Then we take the completion of the session to give the prize Chair Haydee Santamaria three young teachers, artists and cultural activists for their work customary in 2008: Willay Mendez, Erasmo Calzadilla and Heredia Nayibis
The night could have been more useful, but was unable to give it another dynamic, beyond the standard bachateo camping, as most of the participants of the Centre became the minority stayed in Havana and coexistence with other attendees on site, which was not an obstacle to interact from person to person and exchange ideas and experiences.
Morning day 15 showed promise and sunny after a night that brought a slight drizzle. 10:30 am Before the bus arrived with participants at the second day of the Critical Monitoring, Saturday, at last, almost doubling the attendance of participants and wishes to interact and dialogue were in the air.
Around 11:00 am, we agree on an agenda for the third session of the workshop and decided to start with the presentations of the Ranger, boat, and the little train. Many things distinguish these projects, but rather unites them: the will to exercise autonomy in the projections, even on the basis of tight labor agreements explicitly instantiated www.cubarte.cult.cu hierarchical as in the case of boat, or the Provincial Directorate of Culture in Havana for the Ranger.

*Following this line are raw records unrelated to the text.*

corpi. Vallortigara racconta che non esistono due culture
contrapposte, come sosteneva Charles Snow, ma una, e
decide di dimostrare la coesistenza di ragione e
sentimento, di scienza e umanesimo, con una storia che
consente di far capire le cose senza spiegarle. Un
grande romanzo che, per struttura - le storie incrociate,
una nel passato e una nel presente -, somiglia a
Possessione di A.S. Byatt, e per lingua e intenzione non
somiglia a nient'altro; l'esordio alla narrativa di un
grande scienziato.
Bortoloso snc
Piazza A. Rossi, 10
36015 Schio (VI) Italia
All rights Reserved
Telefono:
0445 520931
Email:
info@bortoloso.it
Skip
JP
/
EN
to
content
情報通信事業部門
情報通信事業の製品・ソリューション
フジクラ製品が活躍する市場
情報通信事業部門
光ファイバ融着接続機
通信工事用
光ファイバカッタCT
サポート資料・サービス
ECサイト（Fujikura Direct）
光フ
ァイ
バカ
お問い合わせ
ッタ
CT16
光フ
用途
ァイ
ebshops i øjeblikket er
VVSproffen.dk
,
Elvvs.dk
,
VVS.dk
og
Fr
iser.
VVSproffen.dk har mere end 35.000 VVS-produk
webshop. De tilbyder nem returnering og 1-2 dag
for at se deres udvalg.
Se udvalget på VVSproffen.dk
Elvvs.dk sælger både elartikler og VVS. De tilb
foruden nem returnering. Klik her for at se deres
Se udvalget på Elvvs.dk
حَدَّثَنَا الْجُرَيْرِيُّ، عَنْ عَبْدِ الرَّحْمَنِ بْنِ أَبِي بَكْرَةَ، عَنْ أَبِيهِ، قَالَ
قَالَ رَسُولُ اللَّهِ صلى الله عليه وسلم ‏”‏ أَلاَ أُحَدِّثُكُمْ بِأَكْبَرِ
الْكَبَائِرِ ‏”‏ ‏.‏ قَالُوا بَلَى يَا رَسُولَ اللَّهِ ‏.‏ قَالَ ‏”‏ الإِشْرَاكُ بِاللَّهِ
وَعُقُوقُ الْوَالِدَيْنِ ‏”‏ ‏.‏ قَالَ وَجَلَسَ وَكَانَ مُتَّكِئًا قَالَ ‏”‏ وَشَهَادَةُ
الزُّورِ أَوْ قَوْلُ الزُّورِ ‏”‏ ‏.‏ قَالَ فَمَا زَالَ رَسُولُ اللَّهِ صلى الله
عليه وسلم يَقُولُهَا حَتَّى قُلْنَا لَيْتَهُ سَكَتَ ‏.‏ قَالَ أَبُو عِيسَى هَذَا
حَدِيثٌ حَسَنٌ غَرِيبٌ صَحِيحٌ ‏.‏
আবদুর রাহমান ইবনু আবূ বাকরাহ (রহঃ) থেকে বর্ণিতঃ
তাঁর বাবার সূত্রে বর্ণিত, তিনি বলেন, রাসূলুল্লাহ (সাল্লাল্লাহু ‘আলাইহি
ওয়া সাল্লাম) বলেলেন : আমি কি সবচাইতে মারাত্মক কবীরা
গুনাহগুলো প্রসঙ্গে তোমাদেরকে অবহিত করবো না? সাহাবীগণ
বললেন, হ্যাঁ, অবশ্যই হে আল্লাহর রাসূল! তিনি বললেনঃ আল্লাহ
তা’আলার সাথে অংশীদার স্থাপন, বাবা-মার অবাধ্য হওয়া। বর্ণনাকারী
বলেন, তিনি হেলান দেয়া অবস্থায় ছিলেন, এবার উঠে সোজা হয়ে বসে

This last resort and the train, in different ways, reached important common ground. The first began as a valuable alternative newsletter, produced by Isbell Diaz on ecological depredations that occur daily in the country, as well as promotion of ecological thinking, which inevitably led to the need to localize such efforts in the framework huge urban area of \u200b\u200bSan Agustin in the municipality of La Lisa, last year celebrated there on Earth Day, which involved to local children in planting trees and a children's party for the day.
The Project Trencito from the house of Yadira Rubio and Ernesto Lopez, a housing site adjacent to the Almendares River, in the Vedado peripheral again participated in the Centre to give an account of the development for more than 15 years, a sustained and enriching experience working with children from non-competitive games that promote solidarity, creativity and work collectively. This is all a source and a critical reference to multiply efforts in this direction, at a time when signs of exhaustion growing school system in the country, from the uniform trend, and instructivists competivives.

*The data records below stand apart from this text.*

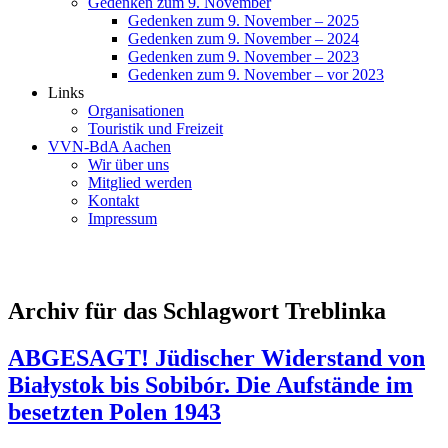
Gedenken zum 9. November
Gedenken zum 9. November – 2025
Gedenken zum 9. November – 2024
Gedenken zum 9. November – 2023
Gedenken zum 9. November – vor 2023
Links
Organisationen
Touristik und Freizeit
VVN-BdA Aachen
Wir über uns
Mitglied werden
Kontakt
Impressum
Archiv für das Schlagwort Treblinka
ABGESAGT! Jüdischer Widerstand von
Białystok bis Sobibór. Die Aufstände im
besetzten Polen 1943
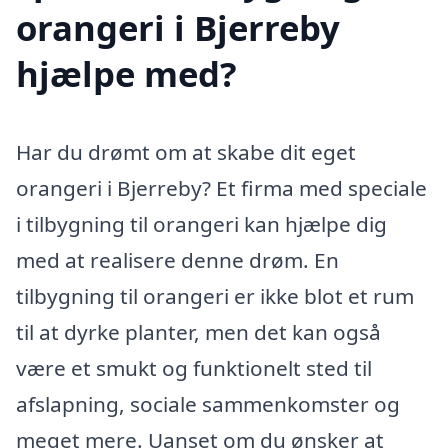
orangeri i Bjerreby
hjælpe med?
Har du drømt om at skabe dit eget
orangeri i Bjerreby? Et firma med speciale
i tilbygning til orangeri kan hjælpe dig
med at realisere denne drøm. En
tilbygning til orangeri er ikke blot et rum
til at dyrke planter, men det kan også
være et smukt og funktionelt sted til
afslapning, sociale sammenkomster og
meget mere. Uanset om du ønsker at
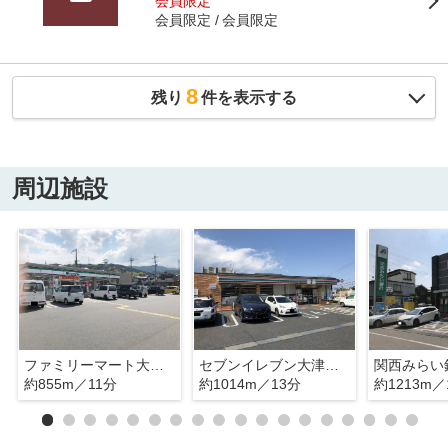
会員限定
会員限定
会員限定
8
残り
件を表示する
周辺施設
ファミリーマート大津国分店
セブンイレブン大津国分一丁目店
約855m／11分
約1014m／13分
約1213m／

These issues led the session directly to the presentations of the work of visual artists and Damian Bandin Rodolfo Peraza. The first game piece with Formal Education Manual, a work that makes the already "classic" book in a gaming experience accessible to children and adults that allows them to deconstruct the textual and symbolic scaffolding that organizes the social disciplining of children . The player must shoot with a "gun" against the text of the manual. A job that drew applause to show surprise and excitement in the present, while said the need to socialize the work, despite being inserted, assessed and recorded in the international art circuit, which precludes their total free distribution.

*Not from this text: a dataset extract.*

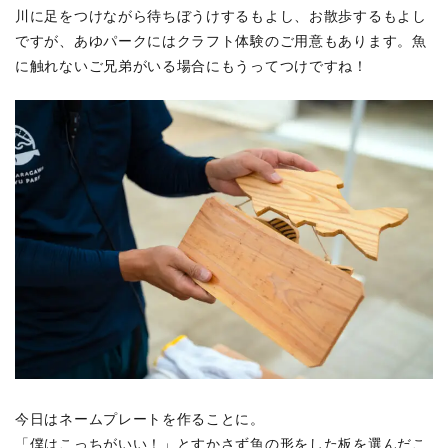
川に足をつけながら待ちぼうけするもよし、お散歩するもよし
ですが、あゆパークにはクラフト体験のご用意もあります。魚
に触れないご兄弟がいる場合にもうってつけですね！
今日はネームプレートを作ることに。
「僕はこっちがいい！」とすかさず魚の形をした板を選んだこ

Alamar, a city of the future is the name of the documentary by Damien Bandin and was presented at the Centre, almost parallel to the time when the Festival of Documentary Santiago Alvarez of Santiago de Cuba, the play received several awards in that event. The relevance of this work to the discussions of the Observatory was total, when considering a look at the historicity of Alamar project anchored in the perspective of the neighbors who lived from the beginning, revealing a story interwoven with the unexpectedly large Cuban state plans in the decades of 70 and 80, making palpable in a very concrete case the effects of these processes in the socialization of several generations of Cubans.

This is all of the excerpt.